Snowball
- First edition
- Author: Abdul Rahim Jeeran
- Language: Arabic
- Publisher: Dar Al-Adab, Beirut
- Publication date: 2013
- Publication place: Morocco

= Snowball (novel) =

Novel by Abdel Rahim Jeeran

Snowball (Arabic: كرة الثلج) is the second novel by the Moroccan writer Abdel Rahim Jeeran, in this book the writer approaches the Moroccan reality and gambles the younger generations with a different narrative strategy. The hero of the story is in the hospital after a coma continued to one month. And he was told at the time that caused of this coma is because of a car accident, and the situation of the paralysis that resulted from the accident cannot be resolved, then the novel goes back to past. And through it, the mother which is the second character in the novel. The last period, with all its details, men, women and youth, all goes into describing the tragedies that befell her family, and it was the reason why her son was in the hospitalized. The novel moves between the sixties in Maghreb, and with all its political and social manifestations, and between the writer's eras of the twenty-first century.

== Narration ==
The novel events in the first part of the mother are told by a "Woman of the common people" (Original title: Aimra’ah min aleawam), she is the main character, as for the hero of the second and final part, it was her son “Sadiq”, who takes over the narration process, relying as a third speaker, and addressing directly to the reader. The speech takes a dialogue pattern with the reader, he presents solutions that justify them, and justify their logic, trying to convince those he addresses.

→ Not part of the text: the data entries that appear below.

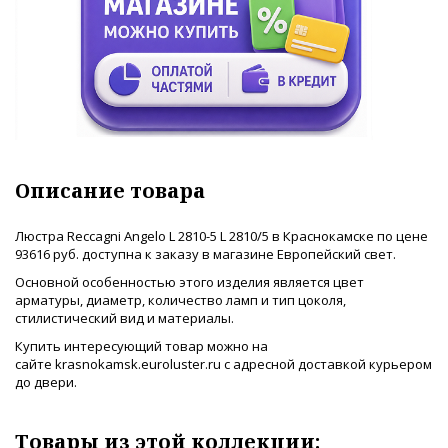
Описание товара
Люстра Reccagni Angelo L 2810-5 L 2810/5 в Краснокамске по цене
93616 руб. доступна к заказу в магазине Европейский свет.
Основной особенностью этого изделия является цвет
арматуры, диаметр, количество ламп и тип цоколя,
стилистический вид и материалы.
Купить интересующий товар можно на
сайте krasnokamsk.euroluster.ru с адресной доставкой курьером
до двери.
Товары из этой коллекции: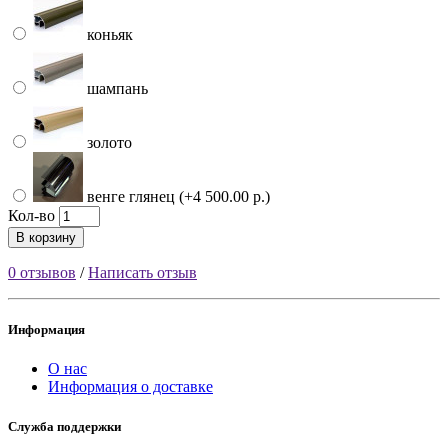
коньяк
шампань
золото
венге глянец (+4 500.00 р.)
Кол-во
В корзину
0 отзывов
/
Написать отзыв
Информация
О нас
Информация о доставке
Служба поддержки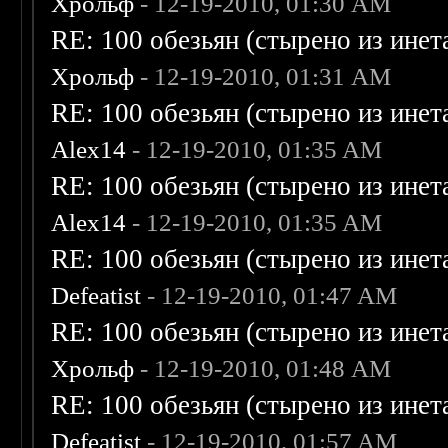
Хрольф
- 12-19-2010, 01:30 AM
RE: 100 обезьян (стырено из инета
Хрольф
- 12-19-2010, 01:31 AM
RE: 100 обезьян (стырено из инета
Alex14
- 12-19-2010, 01:35 AM
RE: 100 обезьян (стырено из инета
Alex14
- 12-19-2010, 01:35 AM
RE: 100 обезьян (стырено из инета
Defeatist
- 12-19-2010, 01:47 AM
RE: 100 обезьян (стырено из инета
Хрольф
- 12-19-2010, 01:48 AM
RE: 100 обезьян (стырено из инета
Defeatist
- 12-19-2010, 01:57 AM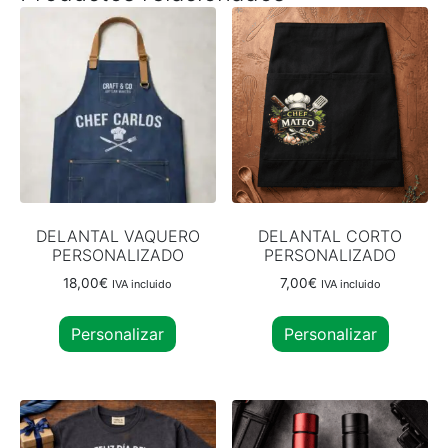
DELANTAL VAQUERO
DELANTAL CORTO
PERSONALIZADO
PERSONALIZADO
18,00
€
7,00
€
IVA incluido
IVA incluido
Personalizar
Personalizar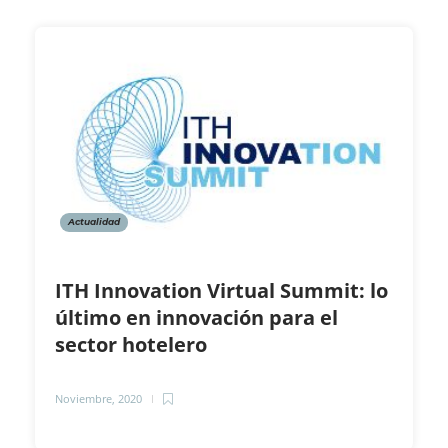
Actualidad
ITH Innovation Virtual Summit: lo
último en innovación para el
sector hotelero
Noviembre, 2020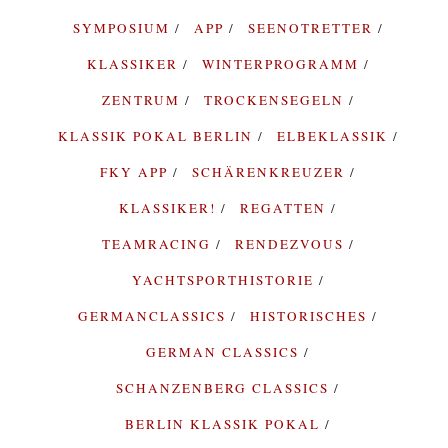
SYMPOSIUM
APP
SEENOTRETTER
KLASSIKER
WINTERPROGRAMM
ZENTRUM
TROCKENSEGELN
KLASSIK POKAL BERLIN
ELBEKLASSIK
FKY APP
SCHÄRENKREUZER
KLASSIKER!
REGATTEN
TEAMRACING
RENDEZVOUS
YACHTSPORTHISTORIE
GERMANCLASSICS
HISTORISCHES
GERMAN CLASSICS
SCHANZENBERG CLASSICS
BERLIN KLASSIK POKAL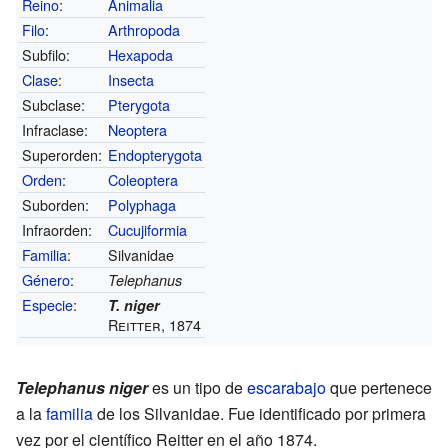
Reino
:
Animalia
Filo
:
Arthropoda
Subfilo:
Hexapoda
Clase
:
Insecta
Subclase:
Pterygota
Infraclase:
Neoptera
Superorden:
Endopterygota
Orden
:
Coleoptera
Suborden:
Polyphaga
Infraorden:
Cucujiformia
Familia
:
Silvanidae
Género
:
Telephanus
Especie
:
T. niger
Reitter, 1874
Telephanus niger
es un tipo de
escarabajo
que pertenece
a la
familia
de los Silvanidae. Fue identificado por primera
vez por el científico Reitter en el año 1874.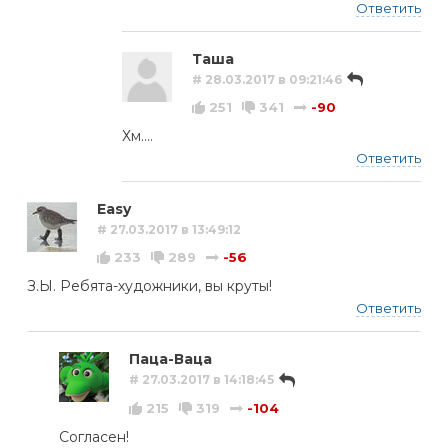
Ответить
Таша
# 28.03.2017 в 09:21:46
251
341
-90
Хм....
Ответить
Easy
# 27.03.2017 в 13:49:12
233
289
-56
З.Ы. Ребята-художники, вы круты!
Ответить
Паца-Ваца
# 27.03.2017 в 14:18:45
215
319
-104
Согласен!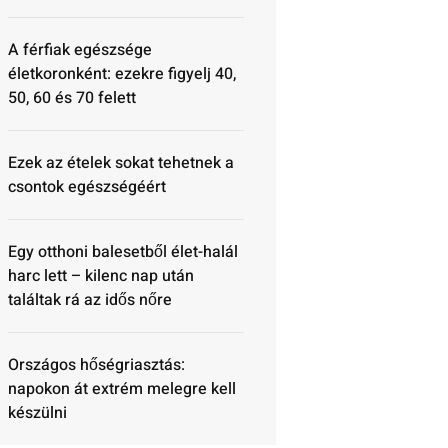
A férfiak egészsége
életkoronként: ezekre figyelj 40,
50, 60 és 70 felett
Ezek az ételek sokat tehetnek a
csontok egészségéért
Egy otthoni balesetből élet-halál
harc lett – kilenc nap után
találtak rá az idős nőre
Országos hőségriasztás:
napokon át extrém melegre kell
készülni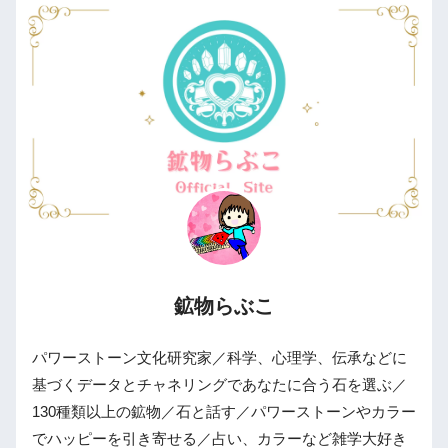
鉱物らぶこ
パワーストーン文化研究家／科学、心理学、伝承などに
基づくデータとチャネリングであなたに合う石を選ぶ／
130種類以上の鉱物／石と話す／パワーストーンやカラー
でハッピーを引き寄せる／占い、カラーなど雑学大好き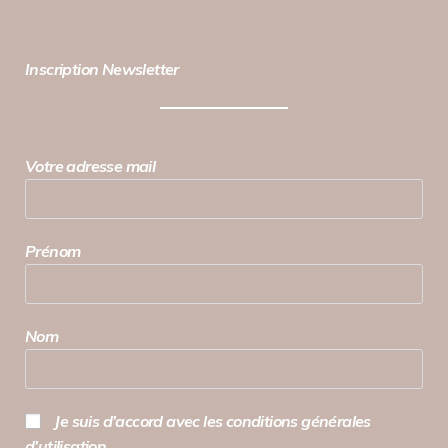
Inscription Newsletter
Votre adresse mail
Prénom
Nom
Je suis d’accord avec les conditions générales
d’utilisation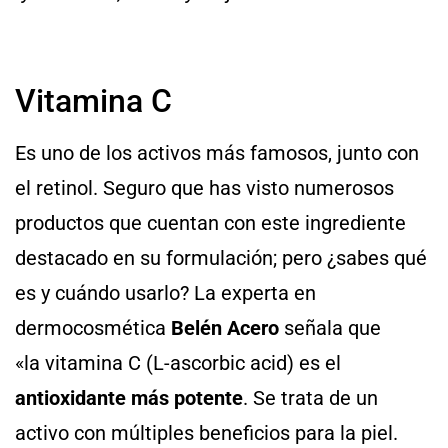
Vitamina C
Es uno de los activos más famosos, junto con
el retinol. Seguro que has visto numerosos
productos que cuentan con este ingrediente
destacado en su formulación; pero ¿sabes qué
es y cuándo usarlo? La experta en
dermocosmética
Belén Acero
señala que
«la vitamina C (L-ascorbic acid) es el
antioxidante más potente
. Se trata de un
activo con múltiples beneficios para la piel.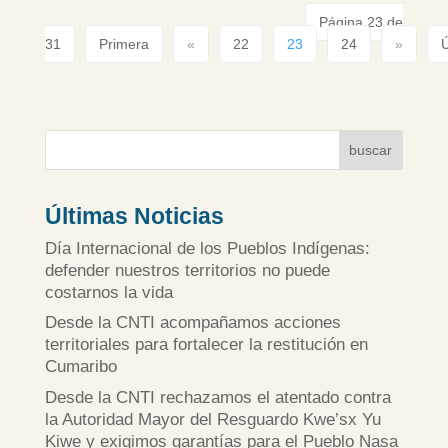
Página 23 de
31
Primera
«
22
23
24
»
Ú
buscar
Últimas Noticias
Día Internacional de los Pueblos Indígenas:
defender nuestros territorios no puede
costarnos la vida
Desde la CNTI acompañamos acciones
territoriales para fortalecer la restitución en
Cumaribo
Desde la CNTI rechazamos el atentado contra
la Autoridad Mayor del Resguardo Kwe’sx Yu
Kiwe y exigimos garantías para el Pueblo Nasa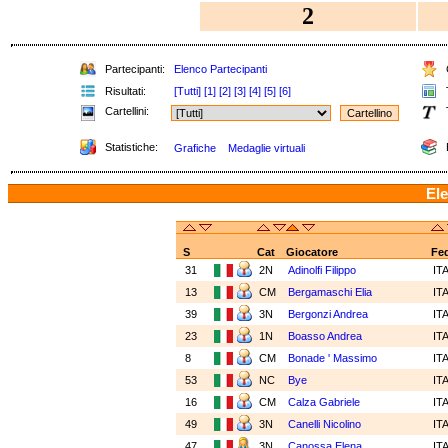
2
Partecipanti:
Elenco Partecipanti
C
Risultati:
[Tutti]
[1]
[2]
[3]
[4]
[5]
[6]
T
Cartellini:
Statistiche:
Grafiche
Medaglie virtuali
Ele
S
Cat
Giocatore
Fe
31
2N
Adinolfi Filippo
IT
13
CM
Bergamaschi Elia
IT
39
3N
Bergonzi Andrea
IT
23
1N
Boasso Andrea
IT
8
CM
Bonade ' Massimo
IT
53
NC
Bye
IT
16
CM
Calza Gabriele
IT
49
3N
Canelli Nicolino
IT
47
3N
Canossa Elena
IT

In the second part, the same narrative pattern continues in this part too, the narrator changes from mother to son. The narrator, in this delusion, with his appearance and clarity. He is tempted by the artistic game, so he thinks that he does not read. You put him under the illusion of "listening" to the hadith of the hero/narrator. Within the framework of the artistic game, the reader is led to the hero's position, as the latter deludes him that he is interviewing him from a peer position, and that he is not governed by the position of the "hidden writer" or the "implicit narrator.”

=== Part two ===
There is a lot of anxiety in this novel, and the accountability of parents and society.  The narration opens towards a living, cultural expression, so that each of the two characters appears to be the same. But it differs from each of them point of view: the view of the world, the people in it, their difference and the diversity of their voices.  It becomes clear to the reader that the mother has lost her mind and is living in a state of dementia.  Everything that happened on her tongue, mentioning events and personalities, is a pure “myth” that rejected the world she lives in, and replaced it with another, worse. You changed the name of the place you live in.  She buried her husband, weak in character.  She replaced herself with her single daughter, married her, and transferred the conflict between her husband and her brother to a conflict between her son and her daughter's husband, who did not marry according to the son's account, and her husband who did not die.  The court case did not take place in the first place.  The first part turns into nonsense, after we discover that the mother has died.